Shaughnessy Cohen Prize for Political Writing
Winner: $25,000; Finalists: $2,500
The Longer I'm Prime Minister: Stephen Harper and Canada, 2006 –
Random House Canada
Veteran political columnist Paul Wells has crafted a fast-paced, romping great read about a Prime Minister who is frequently described by the Parliamentary Press Gallery as dull, plodding, and inscrutable. Though viscerally funny and often biting, this book is never partisan or unfair. Impeccably researched, gorgeously written, and deeply insightful, The Longer I’m Prime Minister is an essential read for all political junkies.
About the Book
Picking up where he left off in Right Side Up: The Fall of Paul Martin and the Rise of Stephen Harper’s New Conservatism, veteran political writer Paul Wells delivers an authoritative, engaging, and critical account of Stephen Harper since his Conservative Party won the federal election in 2006. Relying on a trove of sources, Wells explores how no matter the ups and downs, the triumphs and the self-inflicted wounds, Harper has been moving to build the Canada he wants – the Canada a significant portion of Canadian voters want or they wouldn’t have elected him three times. The Longer I’m Prime Minister explains Harper not only to Harper supporters but also to readers who can’t believe he’s already been in power longer than Lester B. Pearson and John Diefenbaker.
About the Author
Paul Wells is the political editor of Maclean’s magazine. His previous book, Right Side Up, was chosen as one of the Best Canadian Political Books of the Last 25 Years by the Writers’ Trust of Canada and Samara. Wells has worked for the National Post, the Gazette (Montreal), and has written for L’actualite, La Presse, Time, and the Literary Review of Canada. He lives in Ottawa and can be followed on Twitter at @InklessPW.

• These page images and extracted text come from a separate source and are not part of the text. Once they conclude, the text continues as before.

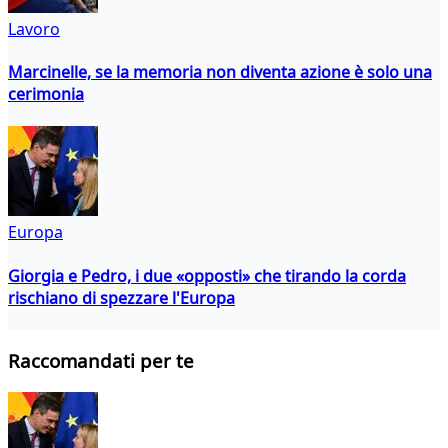
Lavoro
Marcinelle, se la memoria non diventa azione è solo una
cerimonia
Europa
Giorgia e Pedro, i due «opposti» che tirando la corda
rischiano di spezzare l'Europa
Raccomandati per te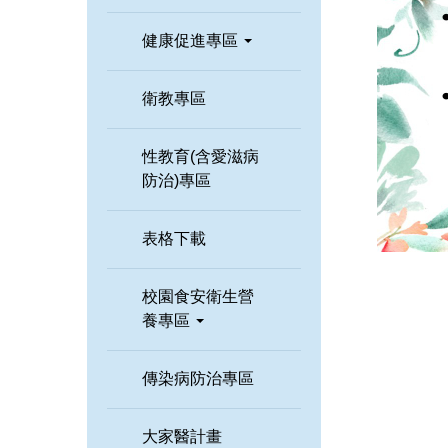
健康促進專區
衛教專區
性教育(含愛滋病
防治)專區
表格下載
校園食安衛生營
養專區
傳染病防治專區
大家醫計畫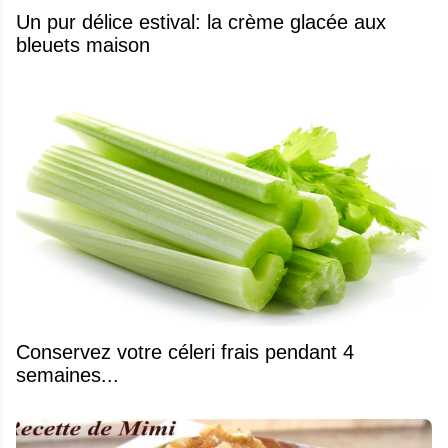
Un pur délice estival: la crème glacée aux
bleuets maison
Conservez votre céleri frais pendant 4
semaines...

Margaret MacMillan for The War That Ended Peace: The Road to 1914
Published by Allen Lane Canada
Charles Montgomery for Happy City: Transforming Our Lives Through Urban Design
Published by Doubleday Canada
Donald J. Savoie for Whatever Happened to the Music Teacher? How Government Decides and Why
Published by McGill-Queen’s University Press
Graeme Smith for The Dogs Are Eating Them Now: Our War in Afghanistan
Published by Knopf Canada
This year's prize winner was announced on April 2, 2014 at Politics and the Pen in Ottawa. The finalists were selected by a jury consisting of Calgary Herald editorial page editor Licia Corbella, journalist Jane O’Hara, and Globe and Mail international affairs columnist Doug Saunders.
About the Prize
Now in its fourteenth year, the prize is awarded annually for a book of literary nonfiction that captures a political subject of relevance to Canadian readers and has the potential to shape or influence thinking on Canadian political life. The winning work combines compelling new insights with depth of research and is of significant literary merit.
About Shaughnessy Cohen
The Shaughnessy Cohen Prize for Political Writing was established in honour of the outspoken and popular Member of Parliament from Windsor, Ontario, who died on December 9, 1998.